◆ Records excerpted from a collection
===============

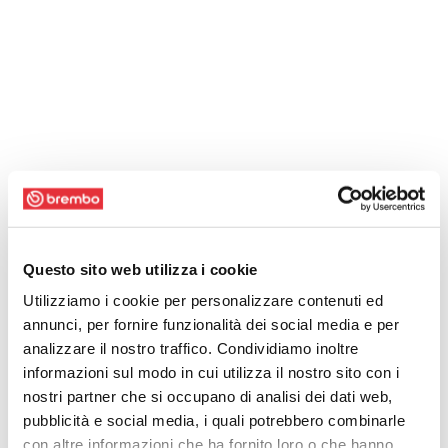
Questo sito web utilizza i cookie
Utilizziamo i cookie per personalizzare contenuti ed
annunci, per fornire funzionalità dei social media e per
analizzare il nostro traffico. Condividiamo inoltre
informazioni sul modo in cui utilizza il nostro sito con i
nostri partner che si occupano di analisi dei dati web,
pubblicità e social media, i quali potrebbero combinarle
con altre informazioni che ha fornito loro o che hanno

===============

◆ What the task requires
Scan the records above. Return every line with "cookie" in it.

◆ Problem solution
Questo sito web utilizza i cookie
Utilizziamo i cookie per personalizzare contenuti ed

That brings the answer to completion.